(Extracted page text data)
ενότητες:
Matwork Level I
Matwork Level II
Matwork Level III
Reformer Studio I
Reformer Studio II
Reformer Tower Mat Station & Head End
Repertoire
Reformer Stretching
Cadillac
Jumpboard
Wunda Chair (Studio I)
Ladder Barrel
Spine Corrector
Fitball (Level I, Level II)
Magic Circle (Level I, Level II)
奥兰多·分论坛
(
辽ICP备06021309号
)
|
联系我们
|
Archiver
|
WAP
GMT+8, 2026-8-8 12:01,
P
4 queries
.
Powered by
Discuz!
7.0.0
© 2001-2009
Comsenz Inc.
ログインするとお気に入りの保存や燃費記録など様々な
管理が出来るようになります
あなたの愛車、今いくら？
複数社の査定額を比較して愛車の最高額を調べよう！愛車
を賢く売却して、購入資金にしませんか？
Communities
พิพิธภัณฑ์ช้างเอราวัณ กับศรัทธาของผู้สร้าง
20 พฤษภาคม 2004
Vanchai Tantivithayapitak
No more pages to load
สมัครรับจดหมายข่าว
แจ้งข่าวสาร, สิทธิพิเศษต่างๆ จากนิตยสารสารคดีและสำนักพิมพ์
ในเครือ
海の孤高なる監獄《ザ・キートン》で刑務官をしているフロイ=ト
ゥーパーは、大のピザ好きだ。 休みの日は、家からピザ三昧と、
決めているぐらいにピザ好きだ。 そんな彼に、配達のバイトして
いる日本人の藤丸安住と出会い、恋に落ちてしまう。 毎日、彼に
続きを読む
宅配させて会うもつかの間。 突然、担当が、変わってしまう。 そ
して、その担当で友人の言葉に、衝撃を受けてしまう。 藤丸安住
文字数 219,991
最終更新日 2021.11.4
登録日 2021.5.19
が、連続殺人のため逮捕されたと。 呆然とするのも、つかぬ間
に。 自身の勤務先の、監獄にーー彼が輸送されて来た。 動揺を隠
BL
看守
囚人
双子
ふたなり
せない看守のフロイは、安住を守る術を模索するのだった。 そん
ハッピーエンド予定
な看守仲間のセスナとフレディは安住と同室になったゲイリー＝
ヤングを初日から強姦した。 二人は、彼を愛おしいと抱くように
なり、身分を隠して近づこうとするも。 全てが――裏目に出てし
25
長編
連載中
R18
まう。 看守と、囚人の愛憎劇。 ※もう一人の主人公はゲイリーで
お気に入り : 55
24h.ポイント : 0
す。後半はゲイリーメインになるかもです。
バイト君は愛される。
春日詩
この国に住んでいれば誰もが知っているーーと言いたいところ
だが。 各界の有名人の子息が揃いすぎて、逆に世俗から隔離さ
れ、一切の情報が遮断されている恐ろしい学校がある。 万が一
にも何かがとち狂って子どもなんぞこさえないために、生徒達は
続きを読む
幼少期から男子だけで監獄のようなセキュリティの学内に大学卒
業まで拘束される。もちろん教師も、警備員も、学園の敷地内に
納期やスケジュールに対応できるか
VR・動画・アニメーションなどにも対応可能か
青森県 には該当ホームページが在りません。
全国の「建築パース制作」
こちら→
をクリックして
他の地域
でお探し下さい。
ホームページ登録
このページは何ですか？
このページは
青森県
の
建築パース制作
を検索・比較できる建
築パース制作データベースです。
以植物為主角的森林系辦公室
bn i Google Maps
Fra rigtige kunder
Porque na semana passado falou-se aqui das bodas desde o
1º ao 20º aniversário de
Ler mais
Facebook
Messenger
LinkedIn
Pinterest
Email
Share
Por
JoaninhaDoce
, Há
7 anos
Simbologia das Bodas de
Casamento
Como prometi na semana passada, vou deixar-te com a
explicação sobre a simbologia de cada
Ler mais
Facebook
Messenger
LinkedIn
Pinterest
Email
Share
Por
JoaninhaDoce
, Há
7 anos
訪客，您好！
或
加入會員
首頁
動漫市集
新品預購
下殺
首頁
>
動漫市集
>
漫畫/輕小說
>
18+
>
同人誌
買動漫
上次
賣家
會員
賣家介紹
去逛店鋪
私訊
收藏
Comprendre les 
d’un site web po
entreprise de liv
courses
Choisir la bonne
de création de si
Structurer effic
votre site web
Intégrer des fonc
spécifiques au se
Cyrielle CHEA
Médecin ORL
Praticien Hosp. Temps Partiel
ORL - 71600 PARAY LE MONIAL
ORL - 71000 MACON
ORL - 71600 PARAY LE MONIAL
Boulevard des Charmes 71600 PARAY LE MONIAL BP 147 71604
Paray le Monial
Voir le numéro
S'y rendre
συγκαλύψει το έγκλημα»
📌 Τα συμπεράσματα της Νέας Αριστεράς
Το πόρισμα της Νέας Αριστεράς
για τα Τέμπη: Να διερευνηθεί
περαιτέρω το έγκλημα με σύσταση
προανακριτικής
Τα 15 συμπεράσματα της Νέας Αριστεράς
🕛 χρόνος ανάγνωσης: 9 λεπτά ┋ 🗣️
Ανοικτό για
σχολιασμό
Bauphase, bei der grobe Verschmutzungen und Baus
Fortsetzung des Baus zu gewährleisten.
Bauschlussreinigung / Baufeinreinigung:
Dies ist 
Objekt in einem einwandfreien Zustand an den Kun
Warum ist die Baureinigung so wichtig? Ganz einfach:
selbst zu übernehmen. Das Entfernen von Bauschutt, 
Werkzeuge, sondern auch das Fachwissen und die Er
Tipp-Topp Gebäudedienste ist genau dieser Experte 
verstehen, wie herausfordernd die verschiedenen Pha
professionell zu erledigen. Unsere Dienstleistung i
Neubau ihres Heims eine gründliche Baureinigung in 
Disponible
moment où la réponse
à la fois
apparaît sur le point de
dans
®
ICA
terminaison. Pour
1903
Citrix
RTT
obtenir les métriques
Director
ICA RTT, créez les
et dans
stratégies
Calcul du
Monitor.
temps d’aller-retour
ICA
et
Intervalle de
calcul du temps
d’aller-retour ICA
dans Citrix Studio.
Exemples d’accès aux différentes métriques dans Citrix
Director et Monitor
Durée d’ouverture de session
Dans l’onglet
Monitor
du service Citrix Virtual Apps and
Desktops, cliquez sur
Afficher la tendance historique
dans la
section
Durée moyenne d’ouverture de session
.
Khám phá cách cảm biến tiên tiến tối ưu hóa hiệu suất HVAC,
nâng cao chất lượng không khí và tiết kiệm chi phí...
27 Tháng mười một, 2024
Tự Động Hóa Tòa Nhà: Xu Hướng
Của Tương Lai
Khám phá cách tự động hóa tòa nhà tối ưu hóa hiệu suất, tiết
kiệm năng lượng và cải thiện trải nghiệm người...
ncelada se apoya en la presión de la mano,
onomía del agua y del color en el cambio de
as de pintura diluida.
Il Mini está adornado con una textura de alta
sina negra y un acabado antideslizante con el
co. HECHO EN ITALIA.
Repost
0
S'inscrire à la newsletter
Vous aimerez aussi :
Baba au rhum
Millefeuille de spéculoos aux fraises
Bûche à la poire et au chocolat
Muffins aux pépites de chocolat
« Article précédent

Task requirements: Apply a filter for "tiết" to the entries and show each line that passes.

Solution for this problem:
nâng cao chất lượng không khí và tiết kiệm chi phí...
Khám phá cách tự động hóa tòa nhà tối ưu hóa hiệu suất, tiết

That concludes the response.